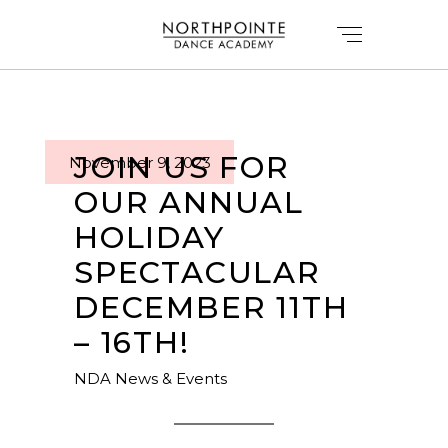
JOIN US FOR
November 9, 2023
OUR ANNUAL
HOLIDAY
SPECTACULAR
DECEMBER 11TH
– 16TH!
NDA News & Events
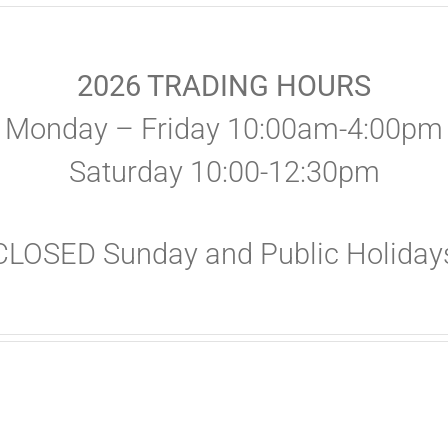
2026 TRADING HOURS
Monday – Friday 10:00am-4:00pm
Saturday 10:00-12:30pm
CLOSED Sunday and Public Holiday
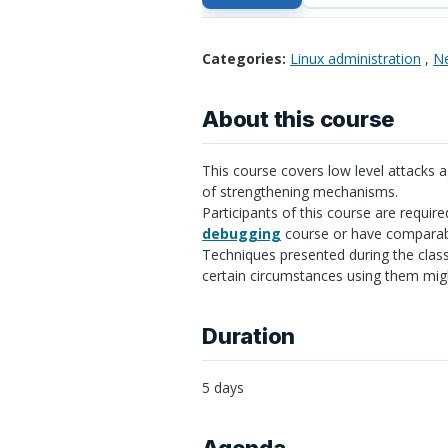
Categories:
Linux administration
,
Ne
About this course
This course covers low level attacks a
of strengthening mechanisms.
Participants of this course are require
debugging
course or have comparab
Techniques presented during the class
certain circumstances using them migh
Duration
5 days
Agenda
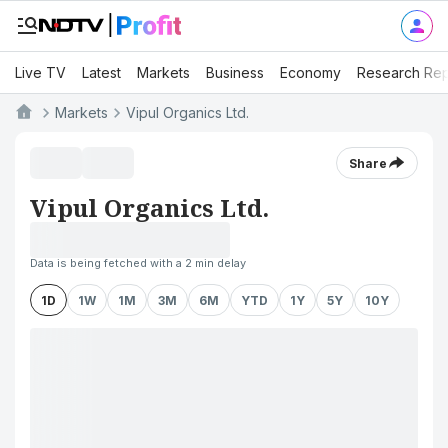
Live TV
Latest
Markets
Business
Economy
Research Rep
Markets
Vipul Organics Ltd.
Share
Vipul Organics Ltd.
Data is being fetched with a 2 min delay
1D
1W
1M
3M
6M
YTD
1Y
5Y
10Y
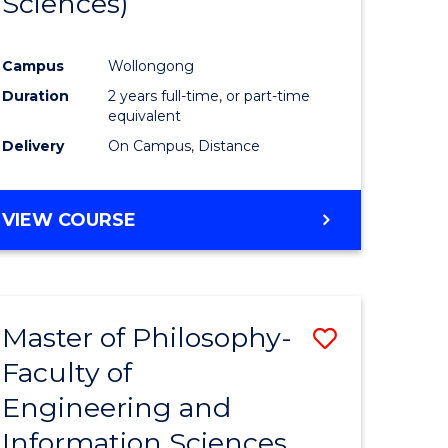
Sciences)
ites
Favourite
Campus
Wollongong
Duration
2 years full-time, or part-time
equivalent
Delivery
On Campus, Distance
VIEW COURSE
Master of Philosophy-
Save
Faculty of
to
Engineering and
e
Course
Information Sciences
ites
Favourite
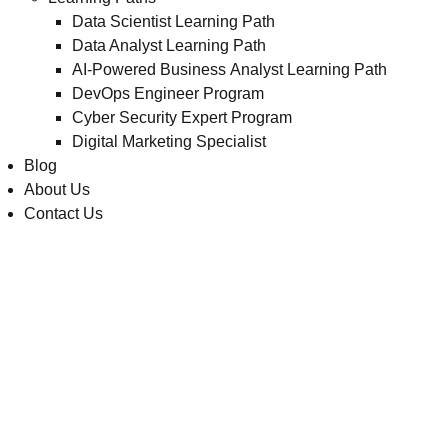
Data Scientist Learning Path
Data Analyst Learning Path
AI-Powered Business Analyst Learning Path
DevOps Engineer Program
Cyber Security Expert Program
Digital Marketing Specialist
Blog
About Us
Contact Us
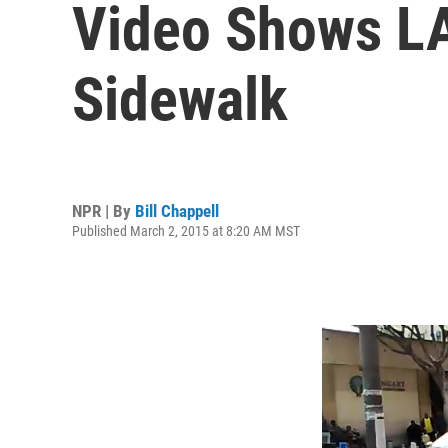
Video Shows LA
Sidewalk
NPR | By
Bill Chappell
Published March 2, 2015 at 8:20 AM MST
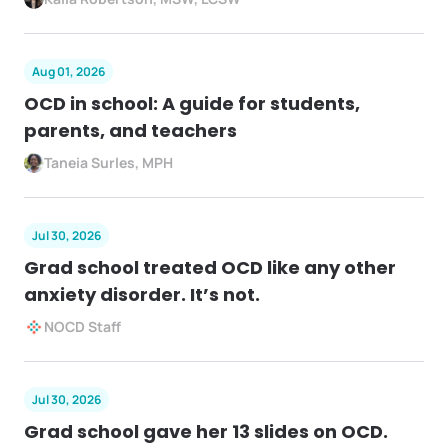
Aug 01, 2026
OCD in school: A guide for students,
parents, and teachers
Taneia Surles, MPH
Jul 30, 2026
Grad school treated OCD like any other
anxiety disorder. It’s not.
NOCD Staff
Jul 30, 2026
Grad school gave her 13 slides on OCD.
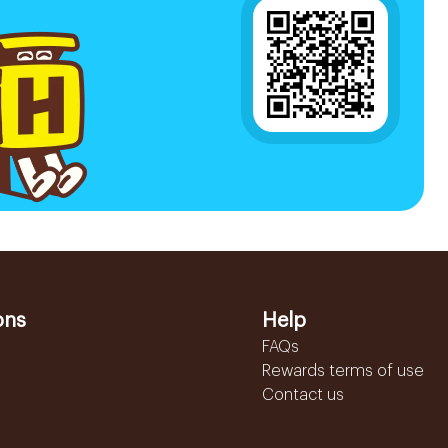
ons
Help
FAQs
Rewards terms of use
Contact us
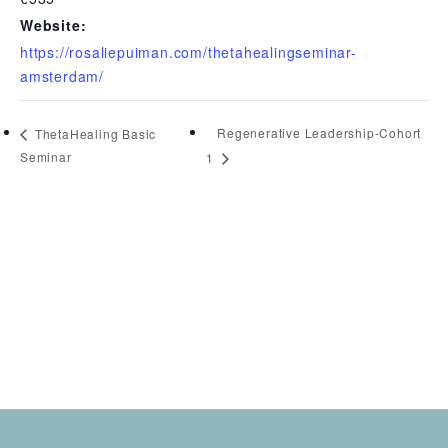
Website:
https://rosaliepuiman.com/thetahealingseminar-
amsterdam/
Regenerative Leadership-Cohort
ThetaHealing Basic
Seminar
1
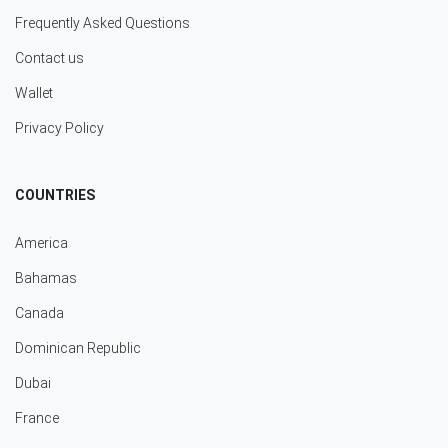
Frequently Asked Questions
Contact us
Wallet
Privacy Policy
COUNTRIES
America
Bahamas
Canada
Dominican Republic
Dubai
France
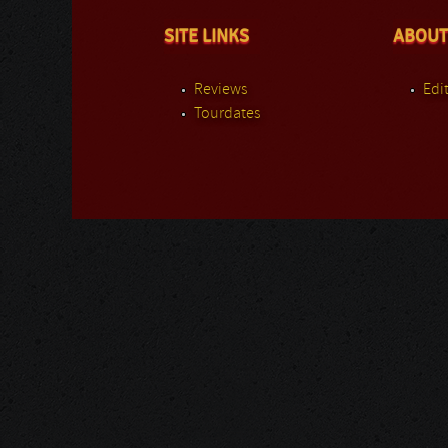
SITE LINKS
ABOUT
Reviews
Edit
Tourdates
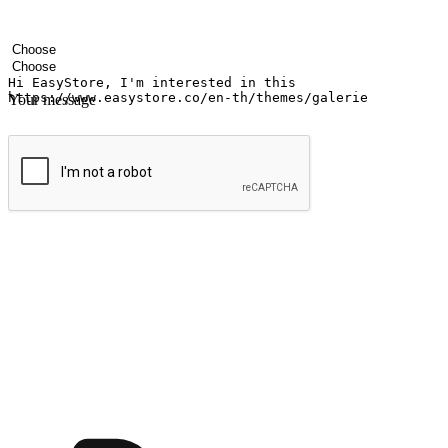
Your name
Company name
Email address
Contact number
Industry
Number of outlets
Your message
Submit
Ignite the joy of shopping anytime
Transform every moment into a chance for discovery, whether it's from 
any setting, offering them the flexibility to shop via your website or m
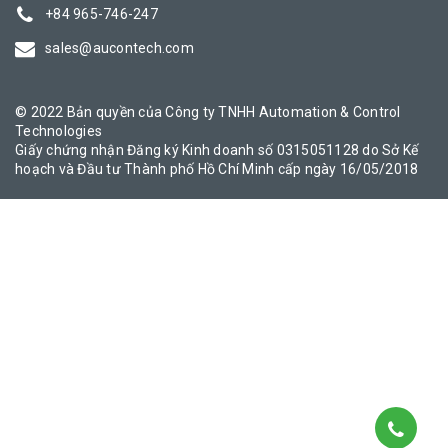
+84 965-746-247
sales@aucontech.com
© 2022 Bản quyền của Công ty TNHH Automation & Control
Technologies
Giấy chứng nhận Đăng ký Kinh doanh số 0315051128 do Sở Kế
hoạch và Đầu tư Thành phố Hồ Chí Minh cấp ngày 16/05/2018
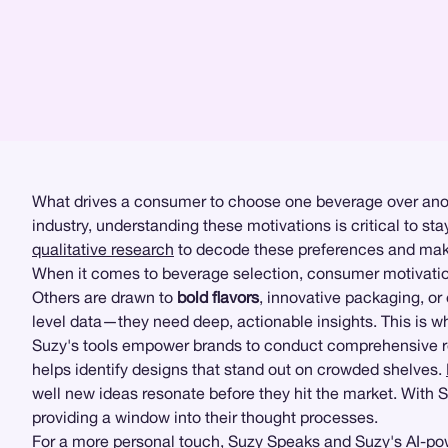
What drives a consumer to choose one beverage over anothe
industry, understanding these motivations is critical to s
qualitative research
to decode these preferences and make 
When it comes to beverage selection, consumer motivations
Others are drawn to
bold flavors
, innovative packaging, or
level data—they need deep, actionable insights. This is w
Suzy's tools empower brands to conduct comprehensive res
helps identify designs that stand out on crowded shelves.
well new ideas resonate before they hit the market. Wit
providing a window into their thought processes.
For a more personal touch,
Suzy Speaks
and Suzy's AI-pow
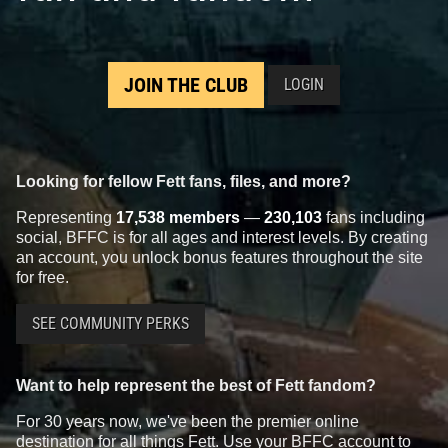
JOIN THE CLUB
LOGIN
Looking for fellow Fett fans, files, and more?
Representing
17,538 members
—
230,103
fans including
social, BFFC is for all ages and interest levels. By creating
an account, you unlock bonus features throughout the site
for free.
SEE COMMUNITY PERKS
Want to help represent the best of Fett fandom?
For 30 years now, we've been the premier online
destination for all things Fett. Use your BFFC account to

• • • • •

_What is required_. Look above for the line with "industry, understanding these"; retype exactly that line, every line after it up to the line with "helps identify designs", and that line too, nothing else.

_Answer area_.
industry, understanding these motivations is critical to s
qualitative research
to decode these preferences and make 
When it comes to beverage selection, consumer motivations
Others are drawn to
bold flavors
, innovative packaging, or
level data—they need deep, actionable insights. This is w
Suzy's tools empower brands to conduct comprehensive res
helps identify designs that stand out on crowded shelves.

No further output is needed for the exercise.